Scan the data below and state how many of its lines contain the word "Weissenberg", giving only the figure.

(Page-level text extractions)
------------------------------
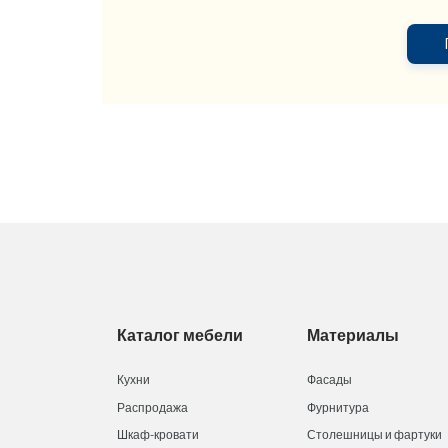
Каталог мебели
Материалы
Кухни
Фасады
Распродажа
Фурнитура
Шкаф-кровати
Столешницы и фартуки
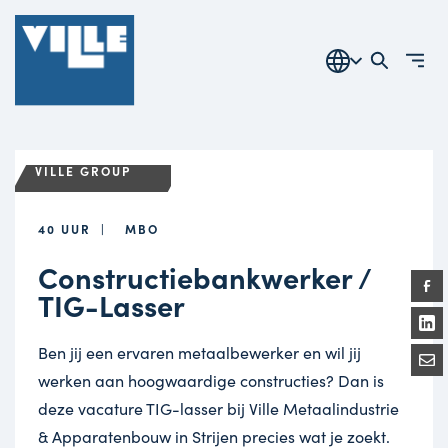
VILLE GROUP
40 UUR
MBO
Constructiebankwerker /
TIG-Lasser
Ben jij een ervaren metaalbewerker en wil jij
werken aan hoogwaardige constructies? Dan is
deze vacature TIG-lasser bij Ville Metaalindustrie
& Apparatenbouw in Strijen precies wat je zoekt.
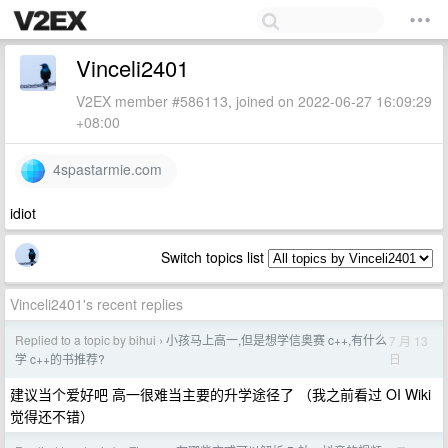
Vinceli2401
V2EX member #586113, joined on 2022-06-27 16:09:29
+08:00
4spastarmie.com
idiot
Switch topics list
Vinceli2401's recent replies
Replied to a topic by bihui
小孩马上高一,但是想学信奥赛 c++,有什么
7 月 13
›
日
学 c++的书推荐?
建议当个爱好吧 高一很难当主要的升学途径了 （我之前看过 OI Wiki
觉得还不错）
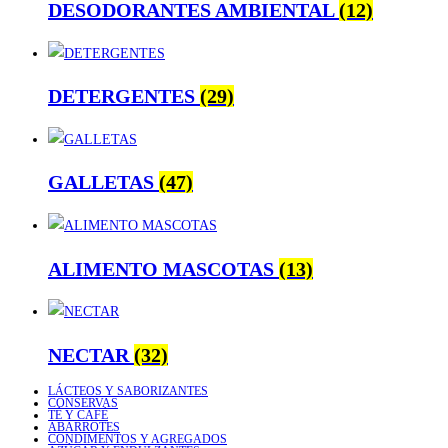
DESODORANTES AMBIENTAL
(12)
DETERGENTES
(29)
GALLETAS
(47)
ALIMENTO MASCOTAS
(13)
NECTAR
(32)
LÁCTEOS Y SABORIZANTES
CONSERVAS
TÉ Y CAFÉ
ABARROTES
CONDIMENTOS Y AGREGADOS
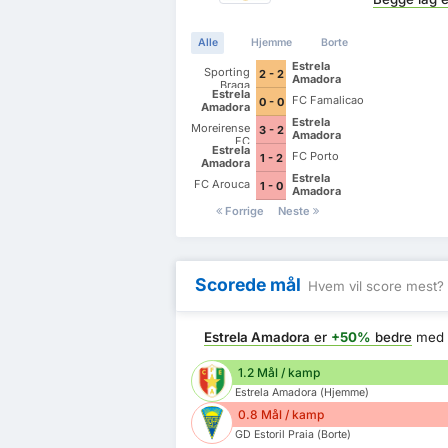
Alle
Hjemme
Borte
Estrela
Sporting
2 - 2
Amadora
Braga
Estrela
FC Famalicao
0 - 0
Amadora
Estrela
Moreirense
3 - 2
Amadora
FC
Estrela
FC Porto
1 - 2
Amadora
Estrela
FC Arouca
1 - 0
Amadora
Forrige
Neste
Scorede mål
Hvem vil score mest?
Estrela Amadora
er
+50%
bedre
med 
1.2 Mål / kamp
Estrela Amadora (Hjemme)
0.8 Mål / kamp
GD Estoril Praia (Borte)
------------------------------
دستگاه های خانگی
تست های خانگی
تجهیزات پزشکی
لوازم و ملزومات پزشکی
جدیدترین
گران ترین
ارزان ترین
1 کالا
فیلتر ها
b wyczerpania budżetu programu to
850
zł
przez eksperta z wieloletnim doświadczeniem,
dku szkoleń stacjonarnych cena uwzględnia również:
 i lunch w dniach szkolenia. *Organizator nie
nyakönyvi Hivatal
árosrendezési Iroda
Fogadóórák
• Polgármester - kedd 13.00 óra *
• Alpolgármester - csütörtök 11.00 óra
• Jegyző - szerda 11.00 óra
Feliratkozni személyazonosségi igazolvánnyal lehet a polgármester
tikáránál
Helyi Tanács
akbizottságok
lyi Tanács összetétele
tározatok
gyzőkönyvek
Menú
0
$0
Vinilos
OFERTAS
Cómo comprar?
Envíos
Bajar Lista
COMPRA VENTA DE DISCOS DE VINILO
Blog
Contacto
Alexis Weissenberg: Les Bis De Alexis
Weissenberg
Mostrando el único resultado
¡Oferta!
------------------------------
ANSWER BOX: 2